Remote motion-sensitive photography, or camera trapping, is revolutionizing surveys of wild animal populations. Camera trapping is an efficient means of detecting rare species, conducting species inventories and biodiversity assessments, estimating site occupancy, and observing behaviour. If individual animals can be identified from the images obtained, camera trapping data can also be used to estimate animal density and population size – information critical to effective wildlife management and conservation.

For this reason, camera traps were initially popularized by researchers studying big cats and other species with distinctive coat markings. Since then, thousands of camera traps have been deployed in wildlife habitat across the globe, especially in tropical forest ecosystems where animals are difficult to survey by other means. However, methods for estimating abundances of species which cannot be individually identified are still in development, and none is generally accepted or broadly applied.

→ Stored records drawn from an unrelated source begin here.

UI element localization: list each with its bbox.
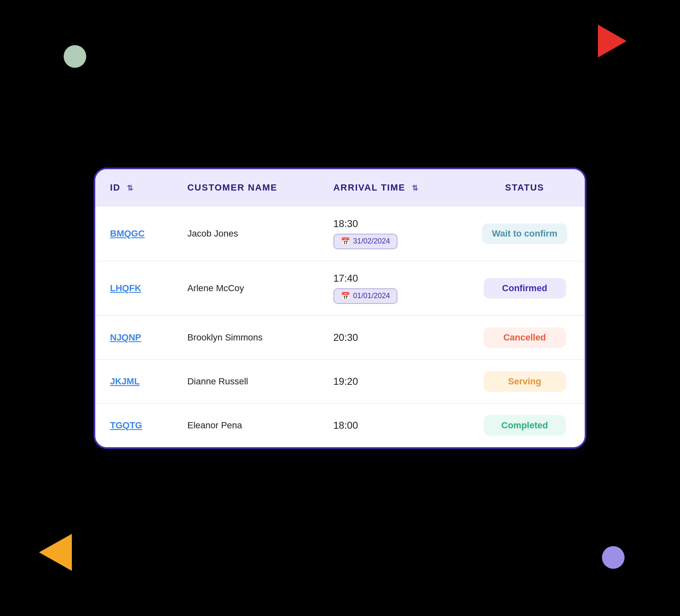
- cell-status-JKJML: Serving: [464, 359, 585, 403]
- column-header-arrival-time: ARRIVAL TIME ⇅: [319, 169, 465, 207]
- id-link-BMQGC[interactable]: BMQGC: [110, 228, 145, 239]
- status-badge: Cancelled: [484, 327, 566, 348]
- status-badge: Confirmed: [484, 278, 566, 299]
- arrival-sort-icon[interactable]: ⇅: [412, 184, 419, 193]
- cell-status-LHQFK: Confirmed: [464, 261, 585, 315]
- arrival-time-text: 18:30: [333, 218, 450, 230]
- arrival-time-text: 17:40: [333, 273, 450, 284]
- arrival-time-text: 20:30: [333, 332, 450, 343]
- cell-name-JKJML: Dianne Russell: [172, 359, 319, 403]
- purple-circle-decoration: [602, 546, 625, 569]
- column-header-customer-name: CUSTOMER NAME: [172, 169, 319, 207]
- arrival-time-text: 18:00: [333, 420, 450, 431]
- table-row: NJQNPBrooklyn Simmons20:30Cancelled: [95, 315, 585, 359]
- calendar-icon: 📅: [341, 237, 350, 246]
- cell-name-NJQNP: Brooklyn Simmons: [172, 315, 319, 359]
- cell-status-TGQTG: Completed: [464, 403, 585, 447]
- id-link-JKJML[interactable]: JKJML: [110, 376, 140, 386]
- column-header-status: STATUS: [464, 169, 585, 207]
- cell-arrival-TGQTG: 18:00: [319, 403, 465, 447]
- cell-name-TGQTG: Eleanor Pena: [172, 403, 319, 447]
- table-header-row: ID ⇅ CUSTOMER NAME ARRIVAL TIME ⇅ STATUS: [95, 169, 585, 207]
- main-card: ID ⇅ CUSTOMER NAME ARRIVAL TIME ⇅ STATUS…: [94, 168, 586, 449]
- table-row: BMQGCJacob Jones18:30📅31/02/2024Wait to …: [95, 206, 585, 261]
- column-header-id: ID ⇅: [95, 169, 172, 207]
- cell-id-NJQNP: NJQNP: [95, 315, 172, 359]
- id-sort-icon[interactable]: ⇅: [127, 184, 134, 193]
- cell-id-TGQTG: TGQTG: [95, 403, 172, 447]
- table-row: TGQTGEleanor Pena18:00Completed: [95, 403, 585, 447]
- arrival-date-badge: 📅31/02/2024: [333, 234, 397, 249]
- arrival-date-badge: 📅01/01/2024: [333, 288, 397, 304]
- cell-status-NJQNP: Cancelled: [464, 315, 585, 359]
- red-play-triangle-decoration: [598, 25, 627, 57]
- table-row: JKJMLDianne Russell19:20Serving: [95, 359, 585, 403]
- status-badge: Completed: [484, 415, 566, 436]
- cell-id-JKJML: JKJML: [95, 359, 172, 403]
- cell-arrival-NJQNP: 20:30: [319, 315, 465, 359]
- cell-arrival-BMQGC: 18:30📅31/02/2024: [319, 206, 465, 261]
- arrival-date-text: 01/01/2024: [353, 292, 390, 300]
- cell-arrival-JKJML: 19:20: [319, 359, 465, 403]
- id-link-NJQNP[interactable]: NJQNP: [110, 332, 141, 342]
- reservations-table: ID ⇅ CUSTOMER NAME ARRIVAL TIME ⇅ STATUS…: [95, 169, 585, 447]
- arrival-date-text: 31/02/2024: [353, 237, 390, 246]
- arrival-time-text: 19:20: [333, 376, 450, 387]
- mint-circle-decoration: [64, 45, 86, 68]
- cell-name-LHQFK: Arlene McCoy: [172, 261, 319, 315]
- status-badge: Serving: [484, 371, 566, 392]
- id-link-LHQFK[interactable]: LHQFK: [110, 283, 141, 293]
- cell-name-BMQGC: Jacob Jones: [172, 206, 319, 261]
- orange-play-triangle-decoration: [39, 534, 72, 571]
- id-link-TGQTG[interactable]: TGQTG: [110, 420, 142, 430]
- cell-id-BMQGC: BMQGC: [95, 206, 172, 261]
- table-row: LHQFKArlene McCoy17:40📅01/01/2024Confirm…: [95, 261, 585, 315]
- cell-status-BMQGC: Wait to confirm: [464, 206, 585, 261]
- cell-arrival-LHQFK: 17:40📅01/01/2024: [319, 261, 465, 315]
- cell-id-LHQFK: LHQFK: [95, 261, 172, 315]
- calendar-icon: 📅: [341, 292, 350, 301]
- status-badge: Wait to confirm: [482, 223, 567, 244]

Researchers from the University of St Andrews, the Max Planck Institute for Evolutionary Anthropology (MPI-EVA) and the German Centre for Integrative Biodiversity Research (iDiv) recently extended distance sampling analytical methods to accommodate data from camera traps. “Distance sampling is a very well-established statistical framework for estimating animal density and population size that is already familiar to many ecologists”, says Hjalmar Kühl of the MPI-EVA and iDiv. “This development will pave the way for researchers to estimate abundances of multiple species from camera trapping data collected over relatively short time intervals, without identifying individuals, and with minimal additional field work.” Kühl adds: “This new approach can be easily integrated into our ongoing camera trap surveys across a broad range of habitats and species; we will also apply it in our monitoring work." The models are implemented in the free, Windows-based software Distance, and various packages of the statistics software R. Detailed documentation and advice from statisticians is also freely available via the Distance project website.

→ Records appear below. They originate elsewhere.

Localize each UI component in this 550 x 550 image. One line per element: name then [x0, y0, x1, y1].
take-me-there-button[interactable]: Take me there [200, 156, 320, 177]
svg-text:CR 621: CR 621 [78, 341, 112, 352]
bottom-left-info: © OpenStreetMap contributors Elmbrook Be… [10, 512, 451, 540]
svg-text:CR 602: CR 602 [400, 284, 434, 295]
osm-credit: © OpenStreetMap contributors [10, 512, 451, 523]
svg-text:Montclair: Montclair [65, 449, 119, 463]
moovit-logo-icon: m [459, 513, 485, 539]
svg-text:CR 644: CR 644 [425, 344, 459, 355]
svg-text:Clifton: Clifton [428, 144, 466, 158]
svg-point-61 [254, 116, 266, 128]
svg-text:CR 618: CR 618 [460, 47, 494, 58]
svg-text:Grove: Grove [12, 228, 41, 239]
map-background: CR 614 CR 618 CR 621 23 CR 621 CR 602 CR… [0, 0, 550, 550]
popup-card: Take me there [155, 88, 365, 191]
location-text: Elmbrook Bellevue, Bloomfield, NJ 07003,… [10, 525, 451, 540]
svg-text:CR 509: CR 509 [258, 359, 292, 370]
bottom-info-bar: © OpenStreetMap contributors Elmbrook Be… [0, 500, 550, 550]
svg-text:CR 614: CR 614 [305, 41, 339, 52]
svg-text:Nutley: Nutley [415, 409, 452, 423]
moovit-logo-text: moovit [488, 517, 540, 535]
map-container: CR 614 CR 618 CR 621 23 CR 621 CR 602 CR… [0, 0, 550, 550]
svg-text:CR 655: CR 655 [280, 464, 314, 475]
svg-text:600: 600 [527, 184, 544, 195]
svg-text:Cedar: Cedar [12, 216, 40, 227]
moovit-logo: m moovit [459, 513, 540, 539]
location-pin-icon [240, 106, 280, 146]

Image analysis increases validity of observation data

Further testing and validation are recommended. Nevertheless, this development is an important addition to the set of analytical methods available to researchers conducting camera trap surveys. It can improve the quantity and quality of information about animal abundance and how it varies in space and time, facilitating effective conservation management. Stephen Buckland of the University of St. Andrews states: “Many animal populations are difficult to monitor effectively, but technological advances are opening up new strategies. The challenge for the statistician is to keep pace with the technological advances, and ensure that models are available to exploit fully the resulting data. This work is an important step in that direction.”  Eric Howe of the University of St. Andrews ads: “Given the current rates of species extinction and loss of biodiversity, I’m excited to be involved in research that has the potential to provide improved information to wildlife and conservation managers in a timely fashion.”